Le Saker Scout est destiné à encore évoluer – tout comme d’ailleurs les différents systèmes basés sur l’IA utilisés par les forces ukrainiennes. Pour l’heure, les vidéos rendues publiques montrent une forte aptitude du système à la détection, avec une classification globalement pertinente, mais qui se limite à des catégorisations comme « blindé lourd », « blindé léger » ou « camion ». Si cela est en soi suffisant pour autoriser son engagement contre des cibles positionnées dans des kill zones prédéfinies, des questions, comme celles de la ré-­attaque d’objectifs déjà détruits, restent posées. En tout état de cause, au-­delà des goulets d’étranglement technique qui finiront par être dépassés, la question de la pertinence politique de l’usage d’IA ne semble pas se poser à l’Ukraine ; et on peut d’ailleurs s’interroger sur sa pertinence, d’une manière plus générale.

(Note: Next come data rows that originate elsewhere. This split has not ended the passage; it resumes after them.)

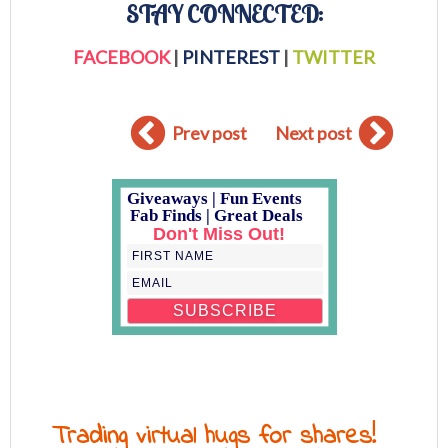
STAY CONNECTED:
FACEBOOK
|
PINTEREST
|
TWITTER
Prev post
Next post
Giveaways | Fun Events
Fab Finds | Great Deals
Don't Miss Out!
Trading virtual hugs for shares!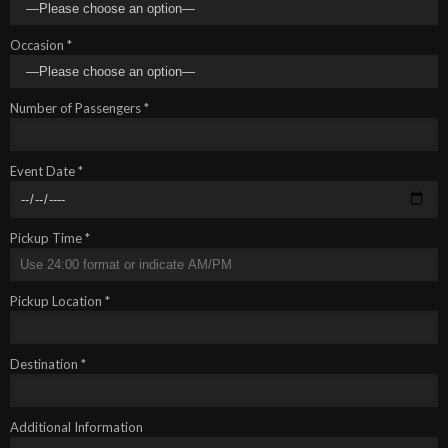
Occasion *
Number of Passengers *
Event Date *
Pickup Time *
Pickup Location *
Destination *
Additional Information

Disposer d’un système permettant de frapper automatiquement des cibles militaires de manière précise et en établissant un tri entre le pertinent et ce qui ne l’est pas pose moins de problèmes qu’une mine à action directionnelle où, quels que soient sa nature et son type, un véhicule qui passera devant son capteur (ou sur le câble l’actionnant) sera atteint par une charge creuse. De ce point de vue, le Saker Scout oblige à appréhender autrement la notion d’engagement et à dépasser une vision manichéiste de l’automatisme – dans un dilemme « bien/mal » qui ne prend pas en compte les nuances liées à la technique elle-­même – pour entrer dans le vif des questionnements sur les règles d’engagement et la définition de cibles pertinentes ; des aspects qui sont moins techniques que militaires – et donc bien plus politiques que ce que certains peuvent en dire (7).

À bien des égards, il y a urgence à penser ces actions de combat automatisées raisonnées par la doctrine, y compris en termes de programmation des IA : tôt ou tard, un acteur adverse s’engagera lui aussi dans cette voie. Il faudra alors disposer de systèmes capables de comprendre ces algorithmes, d’interférer avec eux pour les dégrader ou les rendre inopérants, mais aussi de réponses tactiques à opposer… En d’autres termes, une étude plus approfondie et à finalité opérationnelle des IA de combat sera nécessaire.

Notes

(1) Voir notamment Philippe Langloit, « Le SALA vaut-il mieux que le “robot-tueur” ? Voyage au cœur de l’autonomie », Défense & Sécurité Internationale, hors-série no 81, décembre 2021-janvier 2022.

(2) Sur le Brimstone : Jean-Jacques Mercier, « Brimstone : l’âge de raison ? », Défense & Sécurité Internationale, hors-série no 87, décembre 2022-janvier 2023.

(3) Sur ces méthodes, voir le hors-série de Défense & Sécurité Internationale consacré à l’intelligence artificielle.

(4) David Hambling, « Ukraine AI drone seeks, attack Russian forces without human oversight », forbes​.com, 17 octobre 2023.

(5) Jean-Jacques Mercier, « Mines, munitions improvisées et drones : l’Ukraine comme laboratoire », Défense & Sécurité Internationale, hors-série no 84, juin-juillet 2022.

(6) Sorte de camionnette produite par UAZ et semblable au célèbre van de Volkswagen.

(7) Joseph Henrotin, « Le robot tueur : enjeux stratégiques d’une invisibilisation techno-scientifique », Défense & Sécurité Internationale, hors-série no 81, décembre 2021-janvier 2022.

Légende de la photo en première page : De prime abord, le Saker Scout ne se distingue pas d’autres drones quadcopter. (© Saker)

Article paru dans la revue DSI hors-série n°93, « Technologies militaires 2024 », Décembre 2023-Janvier 2024.